Diş eti hastalıklarının en önemli diş sağlığı problemleri arasında yer aldığını ifade eden Aksu, “Ağız hijyeninin bozukluğu ile yakından ilişkilidir. Başlangıç döneminden itibaren diş etleri kolay kanar. Diş eti kanamalarında diş hekimi muayenesi zorunludur. Diş etleri, diş yuvaları ve ağız tabanındaki iltihaplanmalar genel olarak diş eti hastalığı olarak bilinmekte. Diş üzerindeki plaklar bunun en önemli nedeni. Tedavi edilmeyen diş eti iltihapları çene kemiğinin de iltihaplanmasına ve zarar görmesine yol açabilir” dedi.

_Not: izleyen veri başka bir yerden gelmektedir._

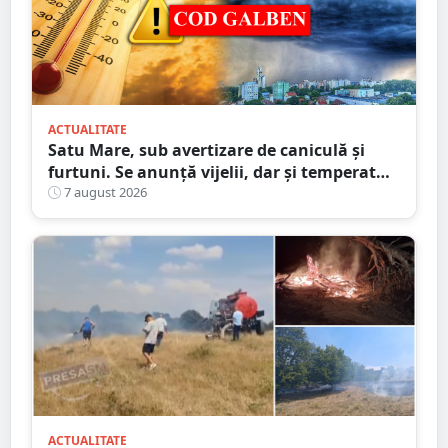
ACTUALITATE
Satu Mare, sub avertizare de caniculă și
furtuni. Se anunță vijelii, dar și temperaturi
ridicate. Avertizarea ANM
7 august 2026
ACTUALITATE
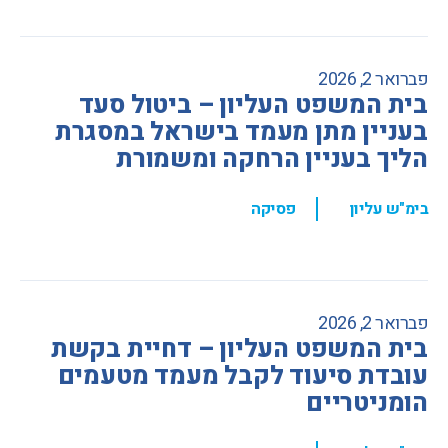
פברואר 2, 2026
בית המשפט העליון – ביטול סעד
בעניין מתן מעמד בישראל במסגרת
הליך בעניין הרחקה ומשמורת
,
בימ"ש עליון
פסיקה
פברואר 2, 2026
בית המשפט העליון – דחיית בקשת
עובדת סיעוד לקבל מעמד מטעמים
הומניטריים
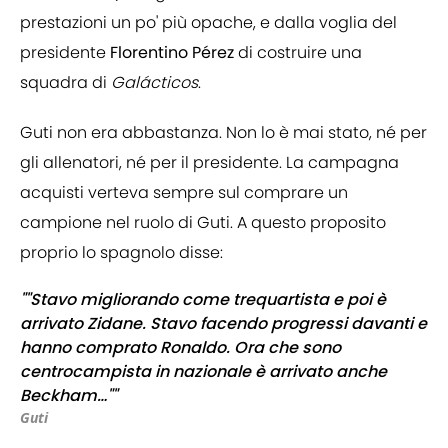
prestazioni un po' più opache, e dalla voglia del
presidente
Florentino Pérez
di costruire una
squadra di
Galácticos
.
Guti non era abbastanza. Non lo è mai stato, né per
gli allenatori, né per il presidente. La campagna
acquisti verteva sempre sul comprare un
campione nel ruolo di Guti. A questo proposito
proprio lo spagnolo disse:
""Stavo migliorando come trequartista e poi è
arrivato Zidane. Stavo facendo progressi davanti e
hanno comprato Ronaldo. Ora che sono
centrocampista in nazionale è arrivato anche
Beckham…""
Guti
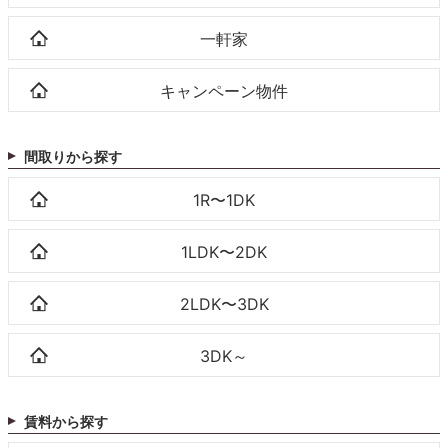
一軒家
キャンペーン物件
間取りから探す
1R〜1DK
1LDK〜2DK
2LDK〜3DK
3DK～
賃料から探す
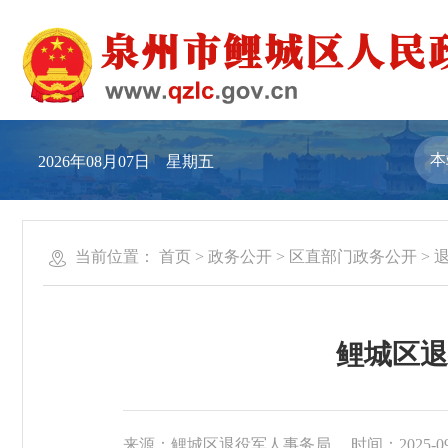
2026年08月07日 星期五
当前位置：
首页
>
政务公开
>
区直部门政务公开
>
鲤城区退
来源：鲤城区退役军人事务局
时间：2025-09-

ASİTLİ YİYECEKLERDEN UZAK DURULMALI

Erken teşhisin ve kontrolün önemine vurgu yapan Aksu, önceden fark edilen diş çürüğünün erken tedavisinde hem tasarruf sağlanacağını hem de diş kaybının önüne geçileceğini söyledi. Aksu, sözlerini şu şekilde sürdürdü: “Ağız ve diş sağlığı kontrolü hiçbir şikayet olmadığı takdirde 6 ayda bir yapılmalı. Böylece oluşabilecek diş çürükleri ve diş eti problemleri ilerlemeden daha basit tedaviler ile çözülebilir. Bu şekilde diş kayıplarına kadar giden sürecin önüne geçebileceğimiz gibi hem uzun tedavi süreçlerinden kurtulmuş olunur, hem de diş tedavisi için harcanan masraflardan önemli oranda tasarruf edilebilir.Diş ve diş etlerimizi sağlıklı tutmanın en önemli iki anahtarı doğru ve düzenli diş fırçalaması ve diş hekimi kontrolüdür. Bunun dışında şekerli ve asitli yiyecek ve içeceklerden uzak durmak, lifli yiyecekleri daha fazla tüketmek, dişlerde mekanik travma oluşturacak kabuklu yiyecekleri ağızda kırmaya çalışmamak da önemlidir.”

DİŞ HASSASİYETİ

Birçok kişinin muzdarip olduğu diş hassasiyetine de değinen Aksu, “Dişin dış tabakası mine adı verilen kemikten sert ve geçirgen olmayan sert bir tabaka ile kaplı olsa da minenin altı mikro gözenekli bir tabaka olan dentin, onun içinde de damar ve sinirler içeren pulpa dokusu içermektedir. Dişin kök yüzeyi ise sement adı verilen yine gözenekli bir tabaka ile örtülüdür. Dişin mine dokusunun çürük, asitli yiyecek ve içecekler ve diğer aşındırıcı etkenler nedeniyle bölgesel olarak ortadan kalkması ve dentin yüzeyinin ortaya çıkması ile diş hassasiyeti başlayabilmektedir. Diğer bir diş hassasiyeti nedeni ise diş eti çekilmesine bağlı kök yüzeylerinin ve buna bağlı sement yüzeyinin ortaya çıkmasıdır. Oluşan bu diş hassasiyeti dentin ve sement yüzeyindeki gözenekleri kapatma özelliği taşıyan hassasiyet giderici özel diş macunlarının kullanımı ile azaltılabilir. Hassasiyet giderici diş macunlarının yetersiz kalması durumunda diş hekimleri tarafından uygulanan özel hassasiyet giderici jeller uygulanabilir. Açığa çıkan dentin ve sement dokusu geniş bir alanı kaplıyorsa, kompozit dolgu uygulamaları ile bu bölgeler kapatılabilir” dedi.